Can't believe people are suggesting try to counselling with a man who treats his wife like a domestic slave and pressures her into sex. You are worth more. Life is too short. Two years is a lot of time to try. The kids will be fine after the initial bit.

This so much.

Not even the ending of his marriage has spurred the man on to stop being a lazy fucker.

but once her kids get more independent life will get easier apparently…

Some people’s standards for men are through the fucking floor!

Prahdeepx · 19/04/2023 13:54

I have one of those. Before we had kids we got on ok. But when I was pregnant he was an unsupportive dick, and when the baby was born he didn’t do his share. I was begging him for help because I was having a nervous breakdown due to the sheer burden and I was hallucinating due to lack of sleep, but he still made excuses. Then as the baby grew older he insisted his job was more important than my right to work and have a life too, so he just focused on his career and dumped everything else on me without consent.

I don’t think I will ever forgive him for that. It made me realise that he doesn’t love or respect me, and that put me off him. It’s not necessarily to do with looks or hormones or anything else - I simply don’t love him because it’s clear that he doesn’t love or respect me. And then my contempt for him led to me not wanting sex, which led to him sulking as you described. Even though he caused my disinterest himself by his behaviour.

I wish I could leave, but the way he dumped everything on me has left me trapped with no money. I desperately wish that I could be free and possibly have the chance to find someone who loves and respects me, however remote that chance might be. If you have the opportunity to leave then do so.

wankerseverywhere · 19/04/2023 13:55

YetMoreNewBeginnings · 19/04/2023 13:51

This so much.

Not even the ending of his marriage has spurred the man on to stop being a lazy fucker.

but once her kids get more independent life will get easier apparently…

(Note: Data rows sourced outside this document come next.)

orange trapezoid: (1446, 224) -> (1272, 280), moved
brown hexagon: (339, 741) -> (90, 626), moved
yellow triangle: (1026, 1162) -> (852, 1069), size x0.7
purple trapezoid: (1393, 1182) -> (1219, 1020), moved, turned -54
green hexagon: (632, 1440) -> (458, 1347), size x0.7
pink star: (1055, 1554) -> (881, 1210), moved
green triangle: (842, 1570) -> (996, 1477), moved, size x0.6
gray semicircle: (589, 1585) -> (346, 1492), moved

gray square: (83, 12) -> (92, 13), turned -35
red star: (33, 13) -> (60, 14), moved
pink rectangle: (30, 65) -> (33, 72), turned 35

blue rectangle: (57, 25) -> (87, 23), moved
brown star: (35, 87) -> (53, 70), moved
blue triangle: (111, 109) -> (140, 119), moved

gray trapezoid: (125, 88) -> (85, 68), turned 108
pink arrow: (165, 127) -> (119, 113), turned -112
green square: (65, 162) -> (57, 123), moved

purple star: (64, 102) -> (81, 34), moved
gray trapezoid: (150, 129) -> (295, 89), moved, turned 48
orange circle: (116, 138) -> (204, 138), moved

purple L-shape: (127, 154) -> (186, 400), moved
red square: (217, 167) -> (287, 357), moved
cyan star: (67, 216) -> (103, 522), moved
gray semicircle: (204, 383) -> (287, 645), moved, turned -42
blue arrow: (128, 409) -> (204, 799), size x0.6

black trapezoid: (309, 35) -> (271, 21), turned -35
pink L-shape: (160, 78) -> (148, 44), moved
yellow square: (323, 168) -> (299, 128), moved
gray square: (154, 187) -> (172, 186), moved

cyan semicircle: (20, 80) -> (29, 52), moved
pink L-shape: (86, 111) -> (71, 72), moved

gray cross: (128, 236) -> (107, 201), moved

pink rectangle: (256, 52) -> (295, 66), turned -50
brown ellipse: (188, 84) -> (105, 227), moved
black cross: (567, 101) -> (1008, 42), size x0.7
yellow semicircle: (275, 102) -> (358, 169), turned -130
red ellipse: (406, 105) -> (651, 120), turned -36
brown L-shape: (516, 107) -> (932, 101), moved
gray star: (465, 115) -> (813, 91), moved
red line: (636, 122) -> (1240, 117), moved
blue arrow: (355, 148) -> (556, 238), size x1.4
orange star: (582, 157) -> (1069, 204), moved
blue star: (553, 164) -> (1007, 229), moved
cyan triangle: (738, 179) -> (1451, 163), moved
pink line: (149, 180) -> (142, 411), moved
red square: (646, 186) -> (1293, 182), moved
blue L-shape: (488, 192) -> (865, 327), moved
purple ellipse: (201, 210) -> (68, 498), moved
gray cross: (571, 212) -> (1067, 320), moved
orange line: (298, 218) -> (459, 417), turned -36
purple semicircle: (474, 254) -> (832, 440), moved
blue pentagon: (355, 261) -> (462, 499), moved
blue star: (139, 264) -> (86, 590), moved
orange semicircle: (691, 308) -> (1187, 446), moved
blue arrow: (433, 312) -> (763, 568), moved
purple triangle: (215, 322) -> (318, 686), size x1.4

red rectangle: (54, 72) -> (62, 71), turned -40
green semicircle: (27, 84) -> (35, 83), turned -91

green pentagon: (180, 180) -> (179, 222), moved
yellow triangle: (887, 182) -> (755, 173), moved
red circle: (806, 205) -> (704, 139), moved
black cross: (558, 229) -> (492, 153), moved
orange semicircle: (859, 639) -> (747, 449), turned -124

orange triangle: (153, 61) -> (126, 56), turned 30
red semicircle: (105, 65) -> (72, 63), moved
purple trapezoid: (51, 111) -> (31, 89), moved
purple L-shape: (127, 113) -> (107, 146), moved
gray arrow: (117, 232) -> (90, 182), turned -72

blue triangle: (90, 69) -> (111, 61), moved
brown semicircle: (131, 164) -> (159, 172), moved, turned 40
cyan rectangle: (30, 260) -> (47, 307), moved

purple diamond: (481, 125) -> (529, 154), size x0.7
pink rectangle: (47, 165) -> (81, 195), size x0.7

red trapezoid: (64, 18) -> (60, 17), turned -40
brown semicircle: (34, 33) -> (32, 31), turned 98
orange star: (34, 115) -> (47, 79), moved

Some people’s standards for men are through the fucking floor!

Or perhaps "some people" think that completely upending their children's lives needs to be for a more significant reason than "my husband is lazy."

This family may need to cut their food budget to afford counseling. How do you think running two households is going to go?

I really think on MN there's a lot of "you need to be happy, get a divorce, the kids will be fine" rubbish churned out in some situations that are not ideal but certainly not worth all that upheaval. I think that is the case here.

Stratocumulus · 19/04/2023 14:03

I was married to a sex pest. He was also a narc.

I did all the chores and tasks you’ve outlined for all our married life.
He did zilch but even if he had, I had lost the will to repair our marriage so counselling would be wasted on us. In any case he didn’t want to pay for it.

The final straw was him telling me to “eff off and go live in a nunnery!”
I almost did but bought a small house instead.

Such a huge huge relief to get away from the sex pest issues and everything else that wrecked my MH for years. I would rather have slept on the High Street in a cardboard box than spend another day with him.

No loss of libido now. Happy days.

neilyoungismyhero · 19/04/2023 14:04

Newperson4 · 19/04/2023 12:55

We have looked into counselling in the past and unfortunately it came down to not being able to afford it. But perhaps we its something we need to do even if it means we buy less food.

Do you really need the cost of counselling when the problem is so obvious?
Can you not have a final council of War? Tell him exactly how you feel and why you feel so knackered and resentful which results in lack of wanting sex with him. If he genuinely can't understand your point of view and is unwilling to do his fair share maybe its time to do the same with sex let him huff and puff. Leaving is of course an option but has all of its own issues when you have young children.

Newperson4 · 19/04/2023 14:16

Thanks for all the replies, I do appreciate them all and mulling this all over constantly.

OP posts:
mogtheexcellent · 19/04/2023 14:18

Dump him and run. The kids will be fine.

If you were worth anything to him he would be bending over backwards to take on some of the chores.